Segment Start: Source material
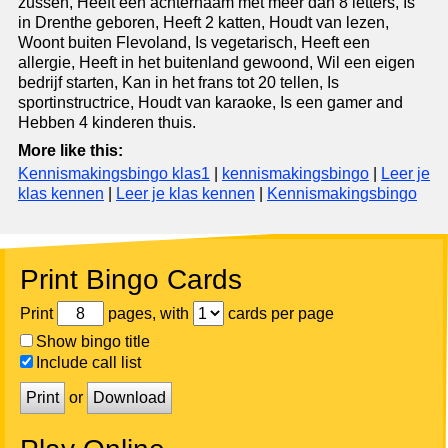
zussen, Heeft een achternaam met meer dan 8 letters, Is
in Drenthe geboren, Heeft 2 katten, Houdt van lezen,
Woont buiten Flevoland, Is vegetarisch, Heeft een
allergie, Heeft in het buitenland gewoond, Wil een eigen
bedrijf starten, Kan in het frans tot 20 tellen, Is
sportinstructrice, Houdt van karaoke, Is een gamer and
Hebben 4 kinderen thuis.
More like this:
Kennismakingsbingo klas1
|
kennismakingsbingo
|
Leer je
klas kennen
|
Leer je klas kennen
|
Kennismakingsbingo
Print Bingo Cards
Print
pages, with
cards per page
Show bingo title
Include call list
Print
or
Download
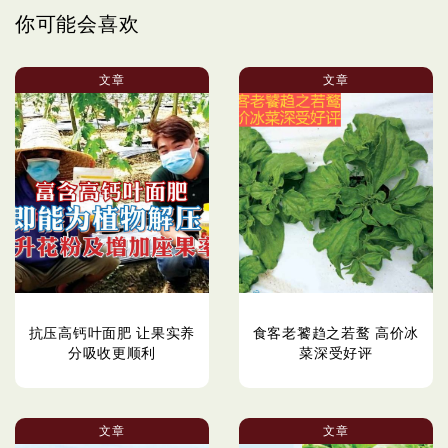
你可能会喜欢
文章
文章
抗压高钙叶面肥 让果实养
食客老饕趋之若鹜 高价冰
分吸收更顺利
菜深受好评
文章
文章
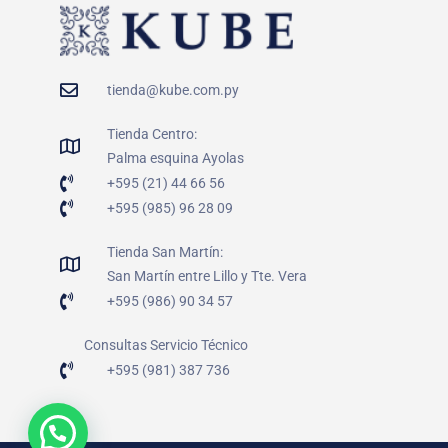
tienda@kube.com.py
Tienda Centro:
Palma esquina Ayolas
+595 (21) 44 66 56
+595 (985) 96 28 09
Tienda San Martín:
San Martín entre Lillo y Tte. Vera
+595 (986) 90 34 57
Consultas Servicio Técnico
+595 (981) 387 736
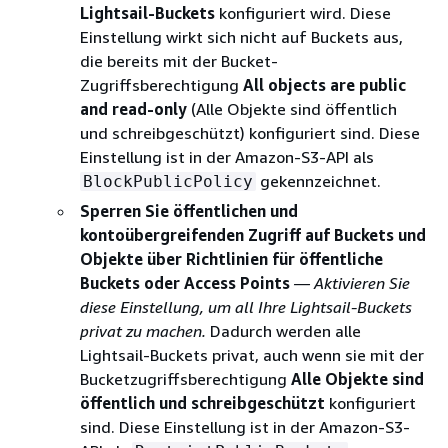
Lightsail-Buckets
konfiguriert wird. Diese
Einstellung wirkt sich nicht auf Buckets aus,
die bereits mit der Bucket-
Zugriffsberechtigung
All objects are public
and read-only
(Alle Objekte sind öffentlich
und schreibgeschützt) konfiguriert sind. Diese
Einstellung ist in der Amazon-S3-API als
gekennzeichnet.
BlockPublicPolicy
Sperren Sie öffentlichen und
kontoübergreifenden Zugriff auf Buckets und
Objekte über Richtlinien für öffentliche
Buckets oder Access Points
— Aktivieren Sie
diese Einstellung, um all Ihre Lightsail-Buckets
privat zu machen.
Dadurch werden alle
Lightsail-Buckets privat, auch wenn sie mit der
Bucketzugriffsberechtigung
Alle Objekte sind
öffentlich und schreibgeschützt
konfiguriert
sind. Diese Einstellung ist in der Amazon-S3-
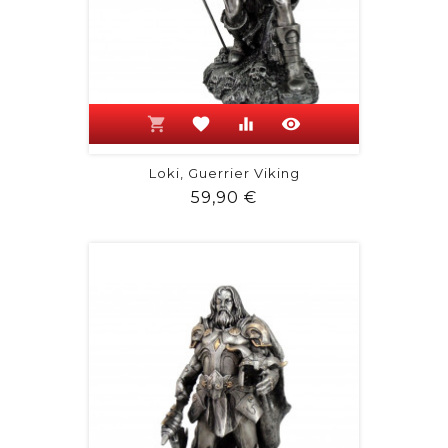
shopping_cart
favorite
equalizer
visibility
Loki, Guerrier Viking
Prix
59,90 €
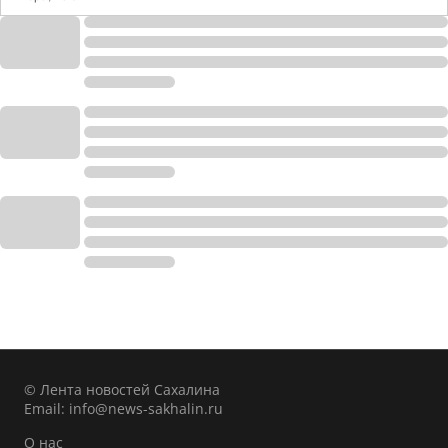
© Лента новостей Сахалина
Email:
info@news-sakhalin.ru
О нас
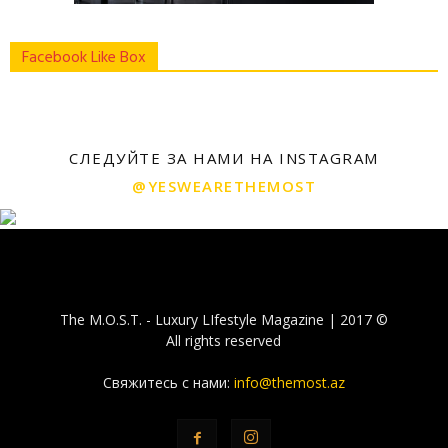
Facebook Like Box
СЛЕДУЙТЕ ЗА НАМИ НА INSTAGRAM
@YESWEARETHEMOST
The M.O.S.T. - Luxury LIfestyle Magazine | 2017 ©
All rights reserved
Свяжитесь с нами:
info@themost.az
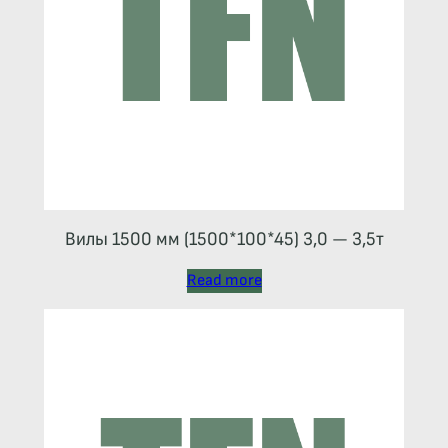
Вилы 1500 мм (1500*100*45) 3,0 — 3,5т
Read more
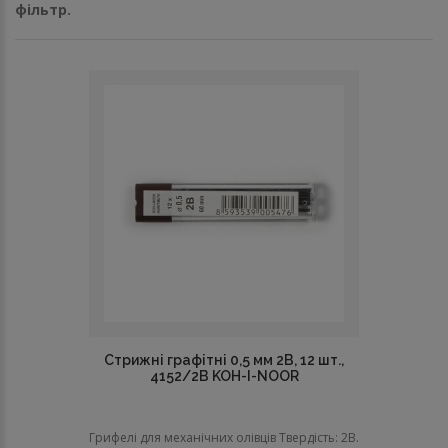
фільтр.
Стрижні графітні 0,5 мм 2В, 12 шт.,
4152/2В KOH-I-NOOR
Грифелі для механічних олівців Твердість: 2В.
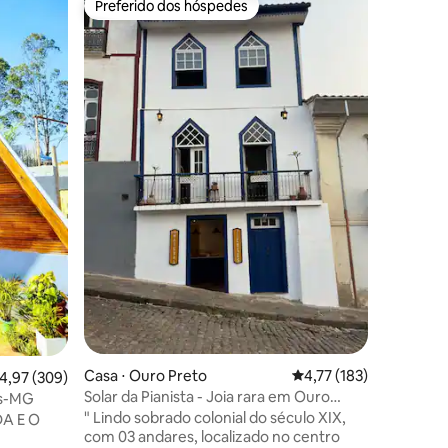
Preferido dos hóspedes
Preferi
os hóspedes
Preferido dos hóspedes
Preferi
Bangalô 
Exclusivo, loc
distrito
um penha
Busca ofe
rusticida
Parque do
vista par
Espírito 
parte permanent
Roupa de
polegadas
expêriencia Por se tratar de loc
em meio 
animais, 
Casa ⋅ Ouro Preto
4,77 de uma avaliação 
4,77 (183)
ções
,97 de uma avaliação média de 5, 309 avaliações
4,97 (309)
Solar da Pianista - Joia rara em Ouro
as-MG
Preto
" Lindo sobrado colonial do século XIX,
A E O
com 03 andares, localizado no centro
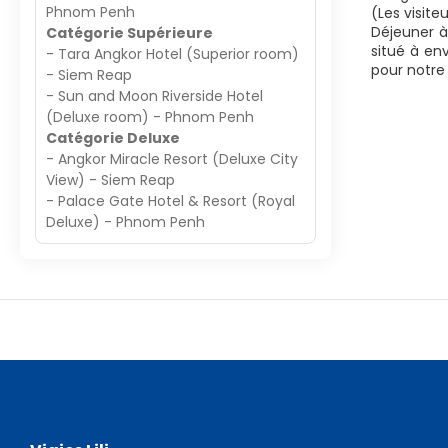
Phnom Penh
(Les visite
Déjeuner à
Catégorie Supérieure
situé à en
- Tara Angkor Hotel (Superior room)
pour notre 
- Siem Reap
- Sun and Moon Riverside Hotel
(Deluxe room) - Phnom Penh
Catégorie Deluxe
- Angkor Miracle Resort (Deluxe City
View) - Siem Reap
- Palace Gate Hotel & Resort (Royal
Deluxe) - Phnom Penh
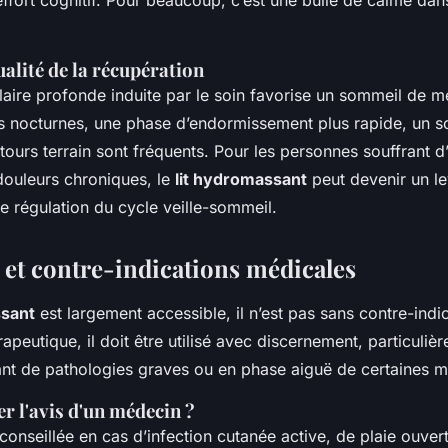
effort cognitif. Pour beaucoup, c’est une bulle de calme dan
ualité de la récupération
aire profonde induite par le soin favorise un sommeil de mei
s nocturnes, une phase d’endormissement plus rapide, un s
etours terrain sont fréquents. Pour les personnes souffrant d
douleurs chroniques, le
lit hydromassant
peut devenir un le
 régulation du cycle veille-sommeil.
 et contre-indications médicales
ssant
est largement accessible, il n’est pas sans contre-in
érapeutique, il doit être utilisé avec discernement, particuli
nt de pathologies graves ou en phase aiguë de certaines m
 l'avis d'un médecin ?
déconseillée en cas d’infection cutanée active, de plaie ouver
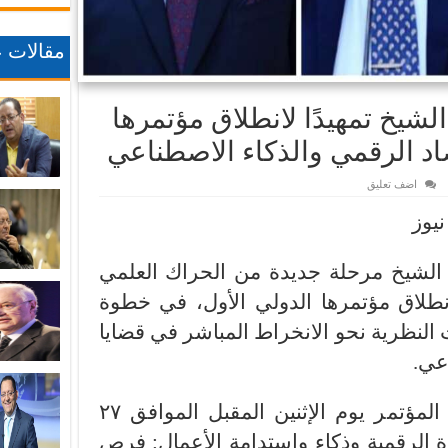
مقالات ع
شيخ تمهيدًا لانطلاق مؤتمرها
اد الرقمي والذكاء الاصطناعي
اضف تعليق
نيوز
 الشيخ مرحلة جديدة من الحراك العلمي
انطلاق مؤتمرها الدولي الأول، في خطوة
ات النظرية نحو الانخراط المباشر في قضايا
عي.
ومن المقرر أن تنطلق فعاليات المؤتمر يوم الإثنين المقبل الموافق ٢٧
ة الرقمية وذكاء واستدامة الأعمال: فرص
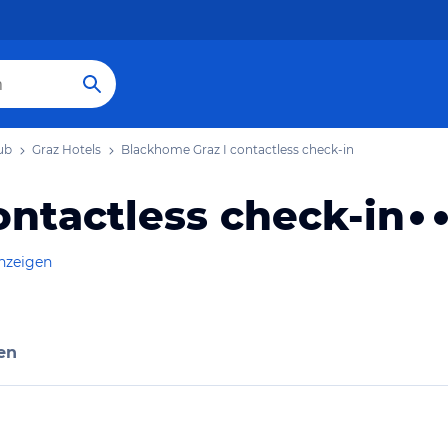
ub
Graz Hotels
Blackhome Graz I contactless check-in
ntactless check-in
anzeigen
en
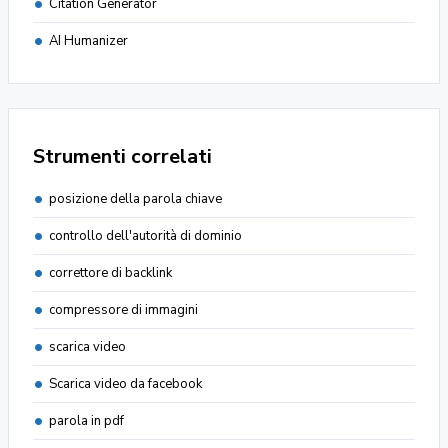
Citation Generator
AI Humanizer
Strumenti correlati
posizione della parola chiave
controllo dell'autorità di dominio
correttore di backlink
compressore di immagini
scarica video
Scarica video da facebook
parola in pdf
Segment End: Source material
→ Work instructions: Begin with the line that has "All objects are public" in the listing above and end after the line that has "Dadurch werden alle"; output those lines exactly.

→ Output below:
All objects are public
and read-only
(Alle Objekte sind öffentlich
und schreibgeschützt) konfiguriert sind. Diese
Einstellung ist in der Amazon-S3-API als
gekennzeichnet.
BlockPublicPolicy
Sperren Sie öffentlichen und
kontoübergreifenden Zugriff auf Buckets und
Objekte über Richtlinien für öffentliche
Buckets oder Access Points
— Aktivieren Sie
diese Einstellung, um all Ihre Lightsail-Buckets
privat zu machen.
Dadurch werden alle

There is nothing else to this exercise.